Babilliler, yılı yaklaşık 360 gün olarak kabul ediyor ve her bir günün güneşin gökyüzündeki hareketine karşılık gelen 1 dereceye denk geldiğini düşünüyorlardı. Anlayışları, zamanın daha küçük birimlere bölünmesine zemin hazırladı.
Saatlerin dakikalara ve saniyelere bölünmesi ise tamamen astronomi ile ilgilidir.

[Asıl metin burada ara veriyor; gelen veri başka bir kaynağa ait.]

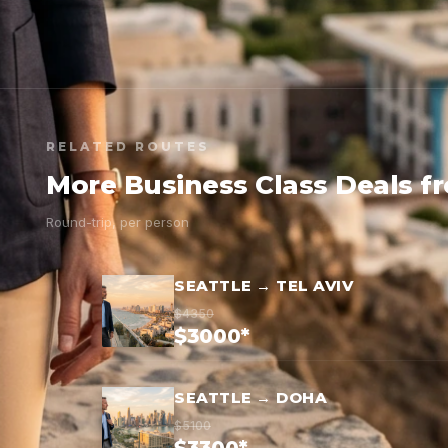
RELATED ROUTES
More Business Class Deals f
Round-trip, per person
SEATTLE → TEL AVIV
$4350
$3000*
SEATTLE → DOHA
$5100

14. yüzyılda Avrupa'da ortaya çıkan mekanik saatler, yalnızca bir akrep içeriyordu. Dakika ve saniyeler, o zamanlar sadece teorik kavramlardı. Ancak 16. yüzyıl astronomları, gökyüzünü daha hassas ölçümlerle incelemek istediklerinde dakikalar ve saniyeler fiilen kullanılmaya başlandı.
Bu dönemde Tycho Brahe gibi bilim insanları, göksel hareketlerin ölçümlerinde dakikalık ve saniyelik doğruluk arayışı içindeydiler.
Kepler'in gezegen hareketleri kanunlarını ve Newton’un yerçekimi teorisini geliştirmesi de bu dakik ve hassas zaman ölçümlerine dayanıyordu.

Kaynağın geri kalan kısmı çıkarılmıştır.